How Do I Monitor My DigitalOcean Droplet?
Track CPU, memory, disk, and bandwidth on your DigitalOcean Droplet using built-in monitoring, alerts, and third-party tools.
Built-In Monitoring
DigitalOcean includes free resource monitoring for every Droplet. Enable it during creation or afterward on the Droplet's Graphs tab. You get 14-day history of CPU, memory, disk I/O, disk usage, bandwidth, and load average — all without installing anything.
Step 1 — Enable Monitoring
If not already on, go to your Droplet → Graphs → click Enable Monitoring. A lightweight agent installs automatically. Graphs populate within a few minutes.

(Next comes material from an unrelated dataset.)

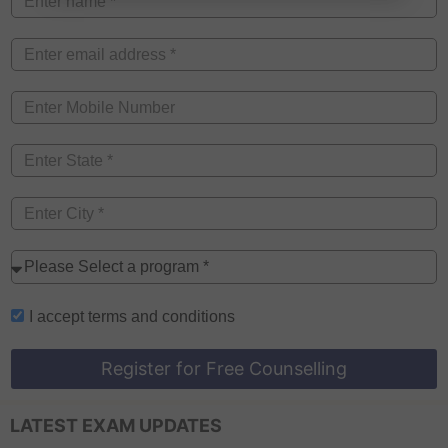
I accept
terms and conditions
Register for Free Counselling
LATEST EXAM UPDATES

Step 2 — Set Up Alert Policies
Go to Monitoring → Alert Policies → Create Alert Policy. Useful defaults:
- CPU usage above 80% for 5 minutes
- Memory usage above 90% for 5 minutes
- Disk usage above 85%
- Droplet down — no heartbeat received
Alerts can notify you via email or Slack webhook so you catch problems before users do.

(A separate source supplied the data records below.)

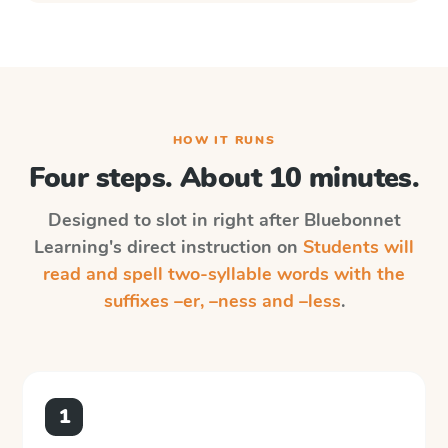
HOW IT RUNS
Four steps. About 10 minutes.
Designed to slot in right after
Bluebonnet
Learning
's direct instruction on
Students will
read and spell two-syllable words with the
suffixes –er, –ness and –less
.
1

Step 3 — Monitor from the Command Line
SSH into your Droplet for real-time diagnostics:
htop # interactive CPU/memory/process view
df -h # disk space
free -h # memory usage
journalctl -f # live system logs
pm2 monit # if using PM2 for Node.js
Step 4 — Application-Level Monitoring
System metrics tell you that something is wrong; app metrics tell you what. Add health checks and uptime monitoring:
- UptimeRobot or Better Stack — ping your URL every minute, alert on downtime
- PM2 —
pm2 monitfor Node.js process metrics - Docker —
docker statsfor container resource usage
Step 5 — Log Management
Centralize logs so you can search across restarts:
# Nginx access and error logs
tail -f /var/log/nginx/access.log
tail -f /var/log/nginx/error.log
# System logs
journalctl -u nginx --since "1 hour ago"
For production, ship logs to a service like Better Stack, Datadog, or a self-hosted Loki instance.
Monitoring Checklist
- Enable DigitalOcean monitoring on every Droplet
- Set alert policies for CPU, memory, and disk thresholds
- Add external uptime checks for your public URLs
- Review graphs weekly to spot gradual resource creep
Good monitoring turns "my site is down" into "CPU spiked at 2:14 AM — here is why."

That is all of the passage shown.